What I remember is the third meeting. It was late evening and about to rain and they took me to an administrative building I’d never been inside. The hall outside Mr. Bell’s office had plants and low lighting, but the office itself was small, bright, and covered in piles of paper. Empty soft drink cups crowded the ledges of the bookcase and a white plastic clock high on the wall to my left drew my eyes like a magnet. Three adults took turns in the room with me: Mr. Bell, who was the assistant headmaster (I never met the actual one); Ms. McCallum, who was my soccer coach but also had some other official title; and Mr. Calvin, to whom I’d submitted a drawing for the school’s literary magazine, but whose purpose in a disciplinary sense was otherwise unclear to me.
Mr. Bell’s red tie was loosened and his sleeves rolled back over crossed arms. He regarded me from behind his mountain of papers with bloodshot eyes and laid out a pretty accurate account of the night in question, up to and including my stay in the infirmary.
“So the three of you took the drugs, you got sick, Lauren left, we found out about all of it and got the truth from Melanie. Is that about the long and short of it?” I figured this admission was safe—Lauren and Melanie were already gone and Mr. Bell was clearly determined to finish up the job by kicking me out. This seemed fair. “Yes.”
“Good,” he said. “So now all we need to know is where you got the drugs.” Here again, I spoke what I considered, then and now, to be truth, and accidentally lit myself on fire in the process.
“There are lots of drugs here,” I said. “Getting them was easy. It took one afternoon. That’s all I’m going to say.” I truly felt that this was a fair answer, but maybe it wasn’t. I had no interest in protecting the identity of the girl who’d bought us the acid. Neither did I care about protecting the names of the friends who had either stopped talking to me or started openly threatening me. I guess I just felt like offering up my head on the chopping block was a fair exchange for admission of guilt, and that anything more should require a little more work on his part. I offered one other detail, the part about taking the extra hits and having a bad trip, thinking, stupidly, that he might view it as I had, as a possible down payment on punishment. This seemed to irritate Mr. Bell and he walked out of the room. I started crying at this point and continued on and off throughout the rest of my time in his office, gradually working my way through an entire box of tissues.
Ms. McCallum seemed a little more sympathetic. She had seen some promise in me during soccer season and had asked me to start practicing with the varsity squad. She had a way of doing a bear claw motion and braying, “Awwwww, sick ’em, Bears!” for her alma mater that was both self-deprecating and obviously deeply proud. We talked about my parents, about school. I tried to explain my position to her, but she insisted that for things to get better for everyone, I had to give them somewhere to start. I think my silence disappointed us both.
Mr. Calvin seemed uncomfortable with the whole tag-team arrangement. He looked miserable and spent a long moment bent over in his chair with his head in his hands. I waited for him to say something, and when he didn’t, I said, “I’ve told Mr. Bell what I did that night. I’m not saying I didn’t do anything wrong. I don’t remember the whole chain of events exactly after we took the drugs, but . . .”
“On multiple hits of acid? Who would?” His laugh was short and bitter, a sharp puff of air from the nostrils. He was quiet again for a long time and then he said something that completely surprised me. “Look, whatever happens from here, there’s more to life than this, okay? It gets better.” Then we just sat quietly in the room together, him watching the clock and me killing off tissues and staring at the floor.

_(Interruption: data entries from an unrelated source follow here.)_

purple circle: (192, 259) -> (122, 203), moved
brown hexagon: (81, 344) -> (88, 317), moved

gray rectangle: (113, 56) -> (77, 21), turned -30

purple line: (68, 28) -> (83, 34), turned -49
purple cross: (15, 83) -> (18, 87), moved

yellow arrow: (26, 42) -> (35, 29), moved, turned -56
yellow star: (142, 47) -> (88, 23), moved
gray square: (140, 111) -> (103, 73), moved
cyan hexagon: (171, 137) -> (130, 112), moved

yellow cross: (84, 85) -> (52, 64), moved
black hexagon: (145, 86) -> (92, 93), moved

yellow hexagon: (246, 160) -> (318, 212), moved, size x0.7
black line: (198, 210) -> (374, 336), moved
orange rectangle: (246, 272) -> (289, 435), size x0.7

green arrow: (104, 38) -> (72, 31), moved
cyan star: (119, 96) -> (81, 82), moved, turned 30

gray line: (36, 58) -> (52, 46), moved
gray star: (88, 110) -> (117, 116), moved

Ms. McCallum came back and asked about depression. Or maybe she asked how I was doing with being homesick. Or maybe she just talked about soccer again. Whatever it was, maybe even without meaning to, she moved some of the electricity out of the air. She created room for possibility. Maybe Ms. McCallum would understand about my arms, and why I always kept the city map of long, puckering cuts hidden beneath long sleeves. I didn’t mean to gross her out or upset her, but when I rolled up my sleeves she said, “Hold on. I’m going to step out for a moment and I’ll be right back.” I was rebuttoning my cuffs when she came back in and brought up Charter Lane Hospital.
“It’s a safe place. They can look after you for a while.”